Kobanê sınırına yürüyüş: Rojava'yı savunmak temel görevdir
Yüzlerce kadın, Türk devleti ve ÖSO çetelerinin Rojava'ya dönük saldırılarını protesto etmek için Urfa'nın Suruç ilçesinde bulunan Kobanê sınırına yürüdü.
Türkiye ve ona bağlı ÖSO çetelerinin Rojava'ya dönük saldırılarına karşı Urfa'nın Suruç ilçesinde yan yana gelen kadınlar, Kobanê sınırına yürüdü.
Yürüyüşe, Halkların Eşitlik ve Demokrasi Partisi (DEM Parti) Kadın Meclisi Sözcüsü Halide Türkoğlu ve milletvekilleri, Barış Anneleri Meclisi, Diyarbakır Şehir Tiyatrosu, Dicle Fırat Kültür Sanat Derneği, Kadın Kültür Sanat Edebiyat Derneği (KASED), Özgür Kadın Hareketi (TJA) aktivistleri ile binlerce kişi katıldı.

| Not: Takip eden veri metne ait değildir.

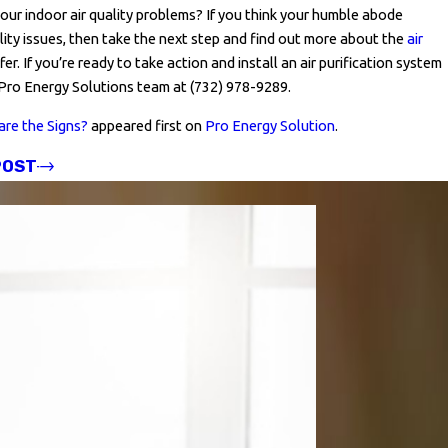
your indoor air quality problems? If you think your humble abode
ality issues, then take the next step and find out more about the
air
er. If you’re ready to take action and install an air purification system
 Pro Energy Solutions team at
(732) 978-9289
.
are the Signs?
appeared first on
Pro Energy Solution
.
POST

DEM Parti Suruç ilçe binası önünden başlayan yürüyüş, polisin engelleme girişimlerine rağmen "Bijî berxwedana Rojava", "Bi can bixwîn em terene Rojava", "Jin jiyan azadi", "Rojava faşizme mezar olacak", "Direne direne kazanacağız" sloganlarıyla sınırdaki nöbet alanına kadar sürdü.
"Rojava xeta me ya sore/Rojava kırmızı çizgimizdir" ve Türkiye'nin SİHA saldırısıyla katledilen gazeteciler Cihan Bilgin ve Nazım Daştan'ın fotoğrafının bulunduğu "Nazım Cihan rumeta me ne" pankartlarının asıldığı nöbet alanında bir araya gelen kitle "Em şoreşa jinan a Rojava diparêzin/Rojava Kadın Devrimini savunuyoruz", "Rojava şoreşa me ya Jin jiyan azadi ye, Rojava teqez nakeve" pankartını açtı.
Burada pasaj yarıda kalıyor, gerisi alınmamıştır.